While, I applaud Midway for their choice in the story aspect and giving us an original twist, so to speak on the wrestling genre, it’s not particularly my first choice in branding this game outside of the other wrestlers out there. Ultimate X, in which players fight to grab an X suspended above the ring, in multiplayer mode is probably the one thing I would point out over anything else that makes TNA Impact worth the rent. Other then that, TNA Impact mostly stumbles on its feet trying to get that running start to make itself worthwhile. There isn’t enough content to really justify itself among other wrestling games.

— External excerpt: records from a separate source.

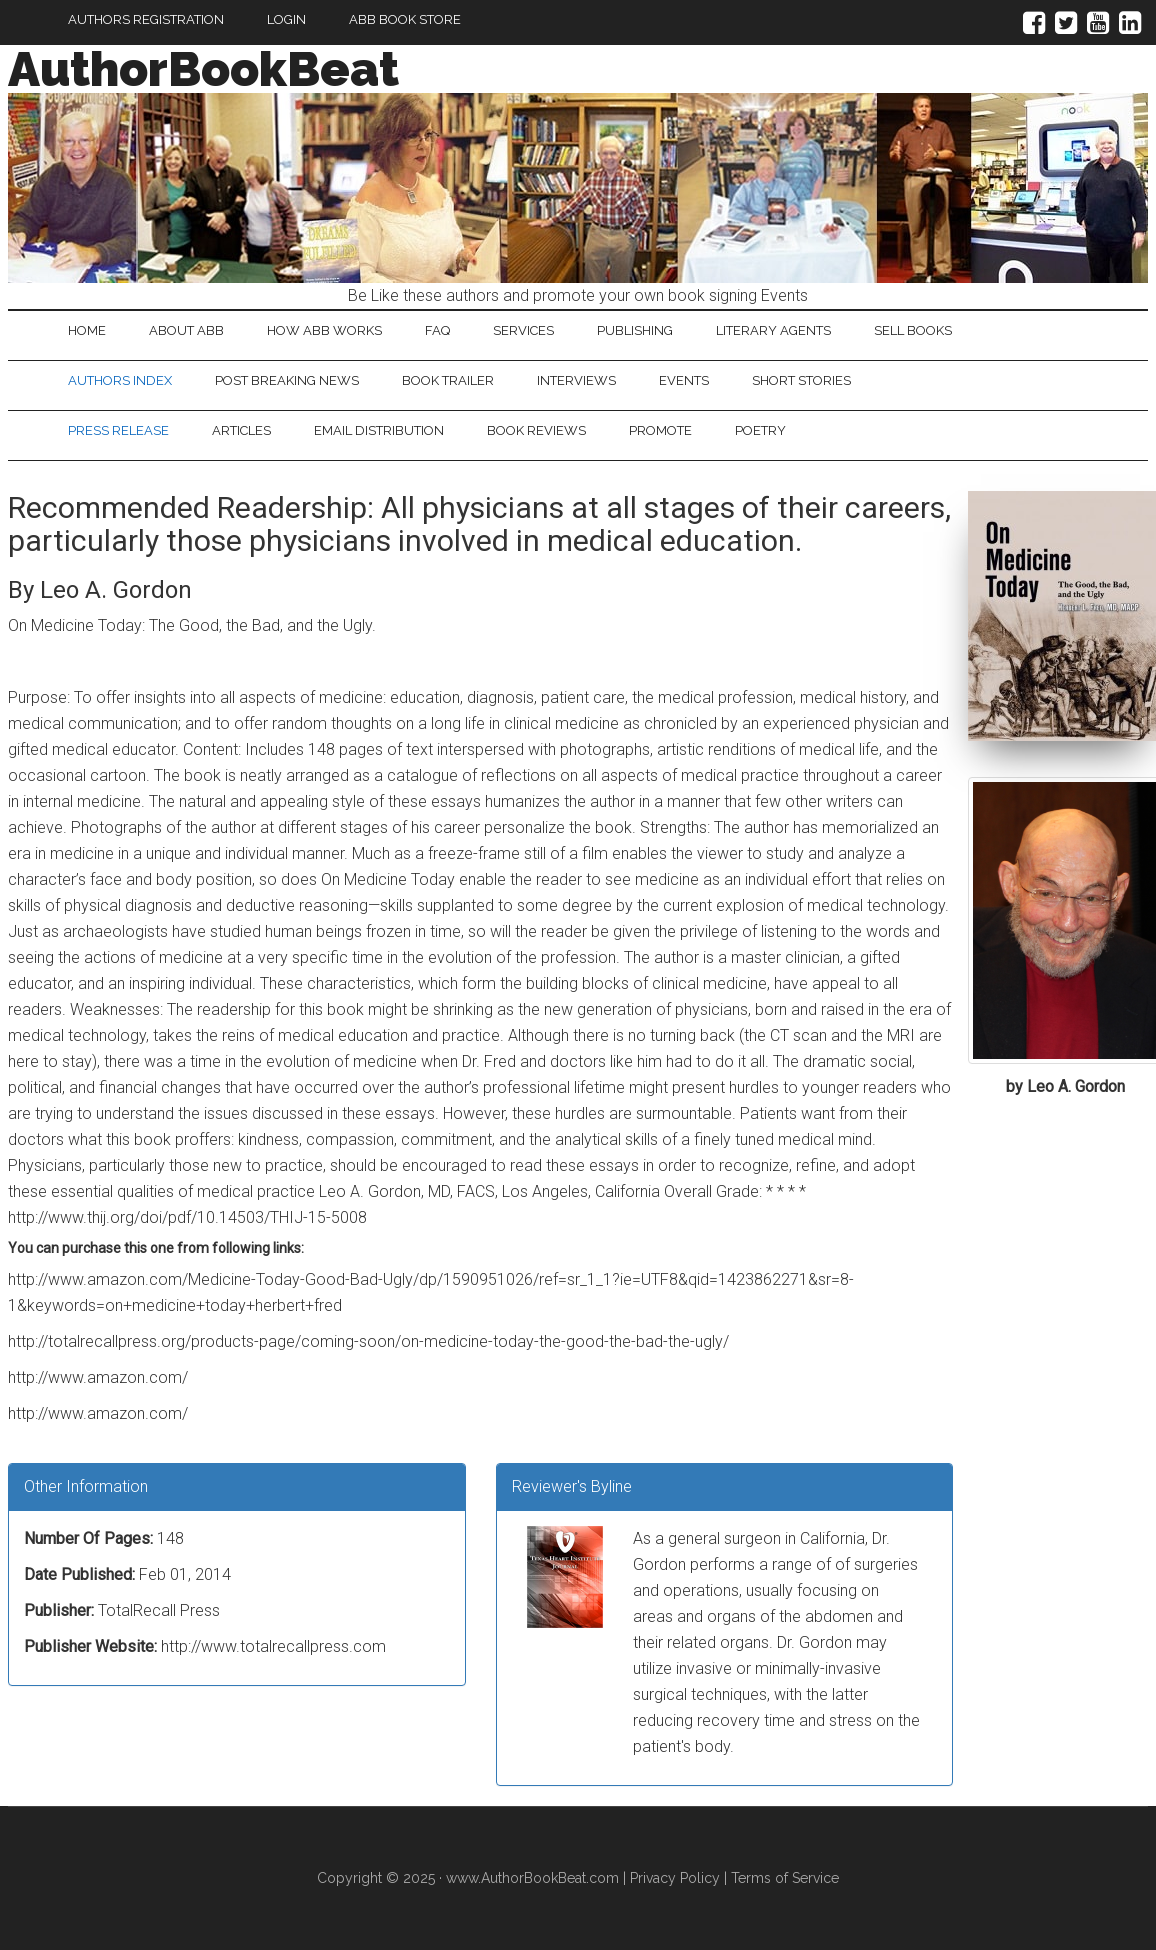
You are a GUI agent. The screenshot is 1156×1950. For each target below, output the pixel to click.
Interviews (576, 380)
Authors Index (120, 380)
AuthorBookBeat (203, 69)
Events (684, 380)
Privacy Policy (675, 1878)
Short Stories (801, 380)
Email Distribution (379, 430)
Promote (660, 430)
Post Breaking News (287, 380)
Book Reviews (536, 430)
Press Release (118, 430)
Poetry (760, 430)
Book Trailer (448, 380)
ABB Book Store (405, 19)
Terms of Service (785, 1878)
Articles (241, 430)
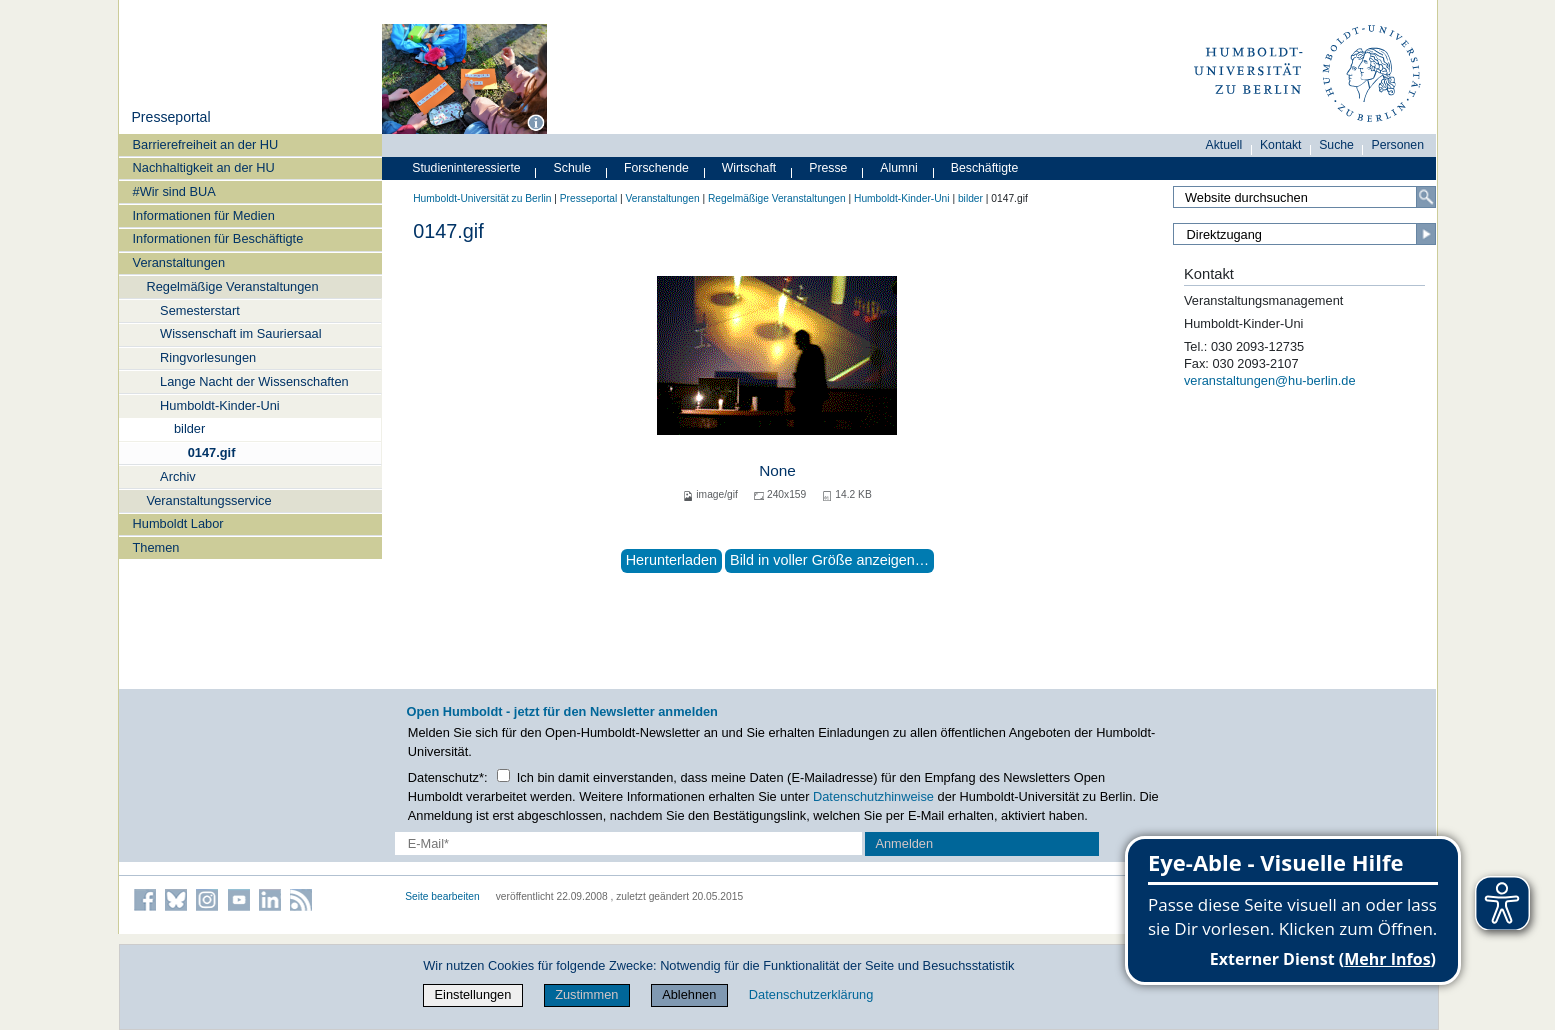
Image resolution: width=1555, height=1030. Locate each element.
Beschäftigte (985, 168)
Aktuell (1224, 145)
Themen (156, 547)
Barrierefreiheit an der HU (206, 144)
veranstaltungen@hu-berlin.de (1270, 380)
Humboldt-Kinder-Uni (219, 405)
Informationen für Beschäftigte (218, 238)
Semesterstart (200, 310)
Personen (1398, 145)
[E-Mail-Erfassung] (628, 843)
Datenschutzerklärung (811, 994)
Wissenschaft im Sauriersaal (240, 333)
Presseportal (170, 117)
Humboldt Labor (178, 523)
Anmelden (904, 843)
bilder (189, 428)
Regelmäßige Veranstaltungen (232, 286)
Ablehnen (689, 994)
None (777, 470)
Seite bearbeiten (442, 896)
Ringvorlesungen (208, 357)
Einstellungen (473, 994)
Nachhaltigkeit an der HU (204, 167)
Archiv (178, 476)
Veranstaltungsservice (208, 500)
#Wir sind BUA (174, 191)
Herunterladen (671, 560)
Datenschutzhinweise (873, 796)
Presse (828, 168)
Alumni (899, 168)
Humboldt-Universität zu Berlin (482, 198)
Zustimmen (586, 994)
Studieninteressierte (466, 168)
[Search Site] (1305, 197)
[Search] (1426, 197)
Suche (1336, 145)
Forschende (656, 168)
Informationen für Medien (204, 215)
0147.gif (212, 452)
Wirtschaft (749, 168)
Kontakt (1281, 145)
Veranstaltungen (179, 262)
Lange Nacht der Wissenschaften (254, 381)
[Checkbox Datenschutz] (503, 775)
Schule (573, 168)
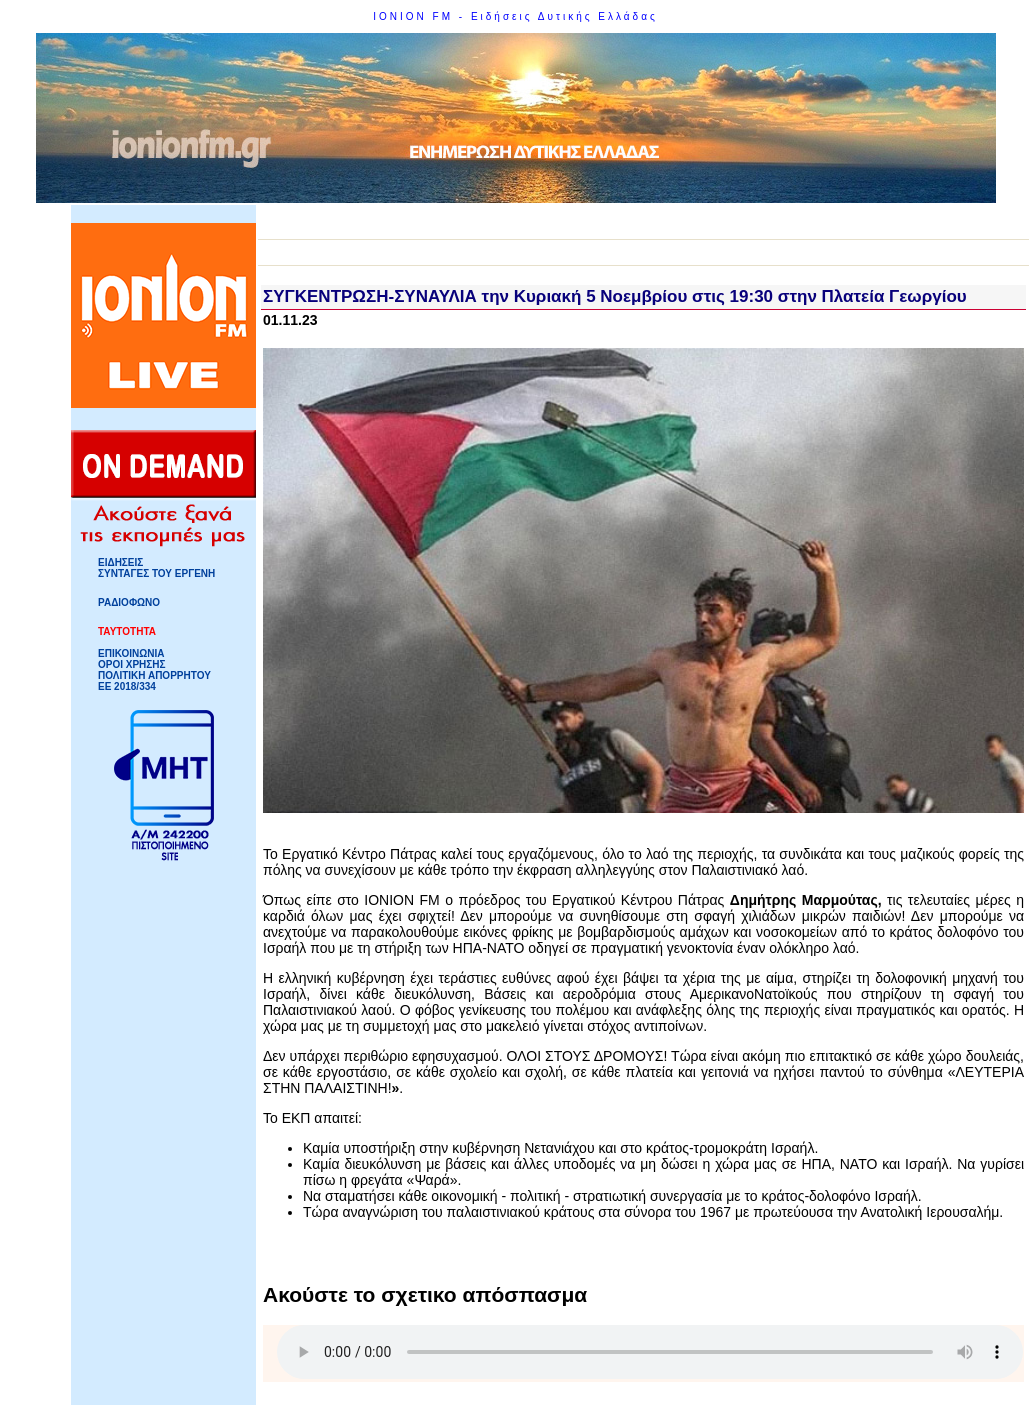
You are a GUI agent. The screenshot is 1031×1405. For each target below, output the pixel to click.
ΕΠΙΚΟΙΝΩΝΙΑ (131, 653)
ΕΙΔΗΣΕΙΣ (120, 562)
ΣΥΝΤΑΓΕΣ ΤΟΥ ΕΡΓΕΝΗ (156, 573)
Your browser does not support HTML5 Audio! (650, 1352)
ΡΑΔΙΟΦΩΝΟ (129, 602)
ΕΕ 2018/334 (127, 686)
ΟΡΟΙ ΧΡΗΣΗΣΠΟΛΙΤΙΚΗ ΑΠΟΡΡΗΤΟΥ (154, 670)
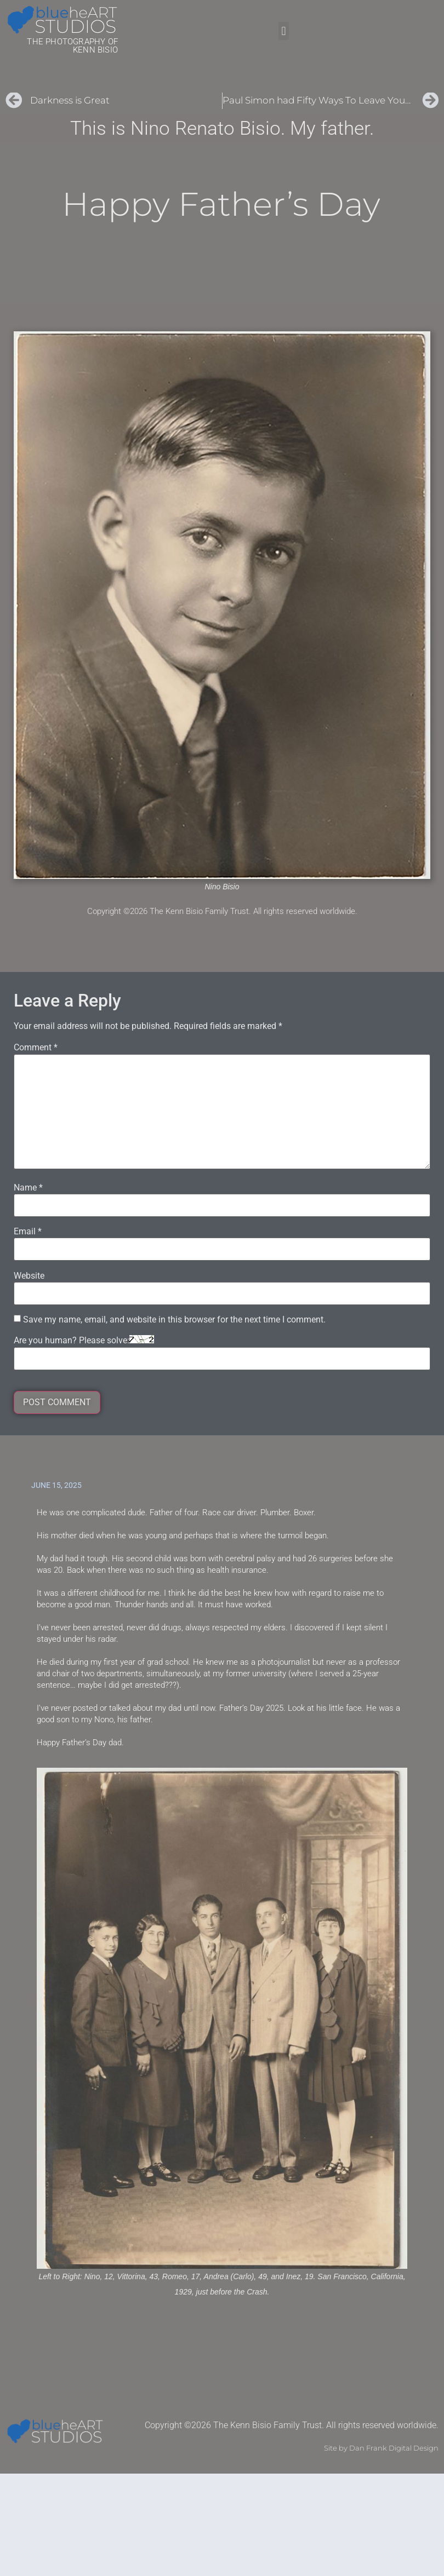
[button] (283, 31)
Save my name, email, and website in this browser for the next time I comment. (174, 1319)
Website (29, 1276)
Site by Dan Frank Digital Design (381, 2447)
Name (28, 1187)
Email (28, 1231)
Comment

TNA Impact lacks the content that makes a true wrestling game worth more then the rent. TNA gets thrown in the rental pile mostly because of its lack of character creativity, gameplay modes and a real online mix. TNA Impact does, however, has the potential to pick itself back up with its next entry, so here’s hoping that Midway doesn’t get discouraged from the lackluster reviews it might get. I will say this, that TNA Impact does have the potential to one day take on the WEE Smackdown vs. Raw series once it really makes some changes and adds a bit more originality to the mix. But, if you’re curious about the game, I certainly wouldn’t mind giving it a rental and wait for a price drop. Ultimate X is a fun mini-game to bring out the friendly competition. Also, please add women wrestlers, wrestling games are nothing without them!